Input section start
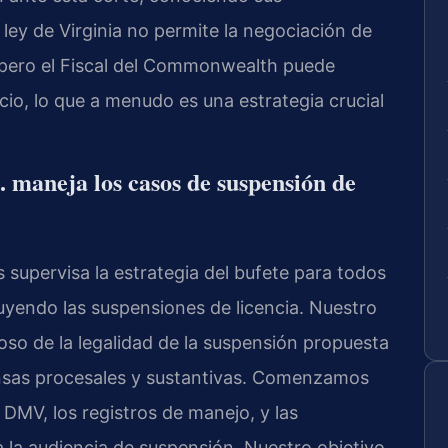
 ley de Virginia no permite la negociación de
, pero el Fiscal del Commonwealth puede
io, lo que a menudo es una estrategia crucial
 maneja los casos de suspensión de
ris supervisa la estrategia del bufete para todos
luyendo las suspensiones de licencia. Nuestro
oso de la legalidad de la suspensión propuesta
fensas procesales y sustantivas. Comenzamos
 DMV, los registros de manejo, y las
 a la audiencia de suspensión. Nuestro objetivo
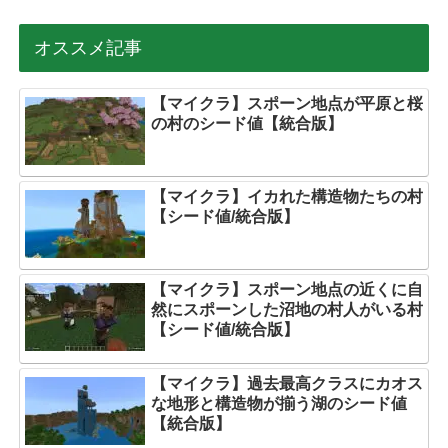
オススメ記事
【マイクラ】スポーン地点が平原と桜
の村のシード値【統合版】
【マイクラ】イカれた構造物たちの村
【シード値/統合版】
【マイクラ】スポーン地点の近くに自
然にスポーンした沼地の村人がいる村
【シード値/統合版】
【マイクラ】過去最高クラスにカオス
な地形と構造物が揃う湖のシード値
【統合版】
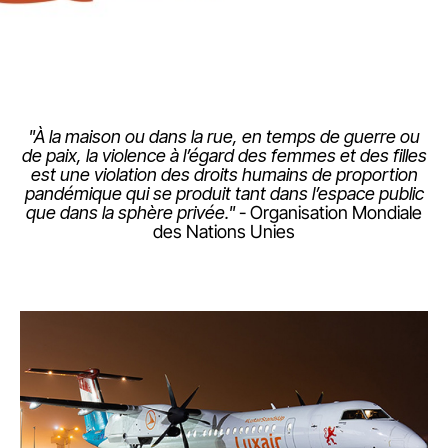
"À la maison ou dans la rue, en temps de guerre ou
de paix, la violence à l’égard des femmes et des filles
LuxairGroup
est une violation des droits humains de proportion
pandémique qui se produit tant dans l’espace public
que dans la sphère privée."
- Organisation Mondiale
des Nations Unies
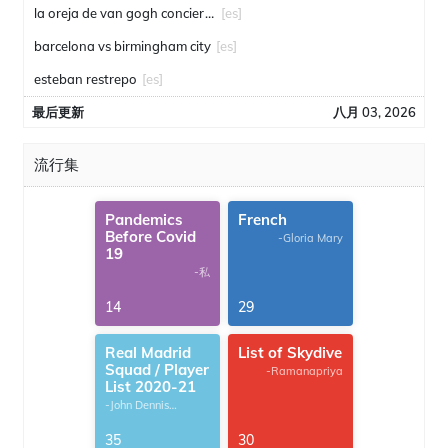
la oreja de van gogh conciertos
[es]
barcelona vs birmingham city
[es]
esteban restrepo
[es]
最后更新
八月 03, 2026
流行集
Pandemics
French
Before Covid
-Gloria Mary
19
-私
14
29
Real Madrid
List of Skydive
Squad / Player
-Ramanapriya
List 2020-21
-John Dennis
G.Thomas
35
30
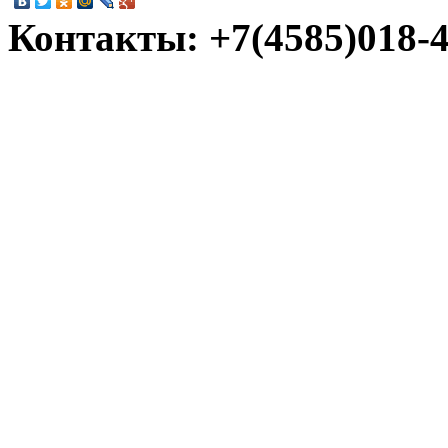
Контакты: +7(4585)018-45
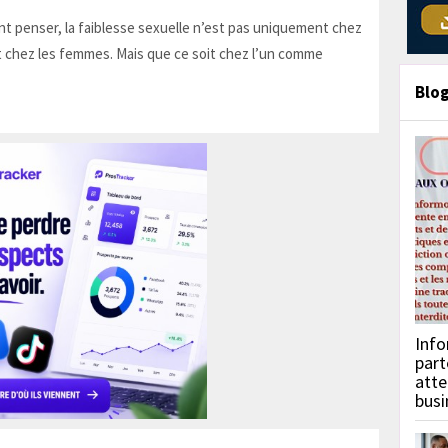
t penser, la faiblesse sexuelle n’est pas uniquement chez
 chez les femmes. Mais que ce soit chez l’un comme
Blo
Info
part
atte
busi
Input section end
What the exercise asks » The response is to contain exactly the lines from the beginning of the data through the line containing "a la audiencia", both ends included, and nothing else; omit the pictures.

Response to the exercise »
 ley de Virginia no permite la negociación de
, pero el Fiscal del Commonwealth puede
io, lo que a menudo es una estrategia crucial
 maneja los casos de suspensión de
ris supervisa la estrategia del bufete para todos
luyendo las suspensiones de licencia. Nuestro
oso de la legalidad de la suspensión propuesta
fensas procesales y sustantivas. Comenzamos
 DMV, los registros de manejo, y las
 a la audiencia de suspensión. Nuestro objetivo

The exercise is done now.